Laura Riboli’s art practice is a continual investigation of spatial relationships between geometry and the body, registering as theoretical musings on the ideal and the actual, grounded solidly in Modernist speculation. Her video work combines stop-motion with real-time film footage, sculpting out the iconographies that occupy her films with lithe gymnasts, dexterous hands grasping peculiar quadrilaterals, metamorphic aluminum-foil ziggurats and steles, perfect spherical shapes, hula hoops and white rubber balls—all composing the visual language that constitutes Riboli’s lean and highly specific body of work.
In The Front Room, Riboli premieres her newest video work, Screens, slices (2010), in which various objects play within the confines of a small cubed space. Manipulating shapes in stop motion, she animates a series of black paper forms that accumulate, flatten, grow, and crawl through the white room. Between our vision of actual space, digital space, and the projection of the video itself, Riboli ultimately collapses all three, stirring our imagination of a form’s anthropomorphic occupation of space.

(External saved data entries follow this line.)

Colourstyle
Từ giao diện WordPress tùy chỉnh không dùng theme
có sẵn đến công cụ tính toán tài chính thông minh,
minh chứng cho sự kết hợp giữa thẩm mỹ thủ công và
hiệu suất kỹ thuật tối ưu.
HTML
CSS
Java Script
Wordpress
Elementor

Riboli also presents a second suite of works, Rolls, tosses, rotations (ball) (2009) and Rolls, Passages, Rotations, Walkovers (hoop) (2009), in which Riboli places her animated objects into real-time relationships with the bodies that manipulate them. Using a pearlescent ball and hoop respectively, a lone figure, dressed in a simple grey leotard, interacts with these objects in a series of gymnastic movements that demarcate the figure’s form and the contours of the object itself.
Laura Riboli was born in Los Angeles in 1973, and she lives and works in Los Angeles. She has recently presented solo exhibitions at Wallspace New York, and Redling Fine Art; Los Angeles; and she has presented her work in group exhibitions at the Armory Center for the Arts, Pasadena, California; and LACMA West, Los Angeles.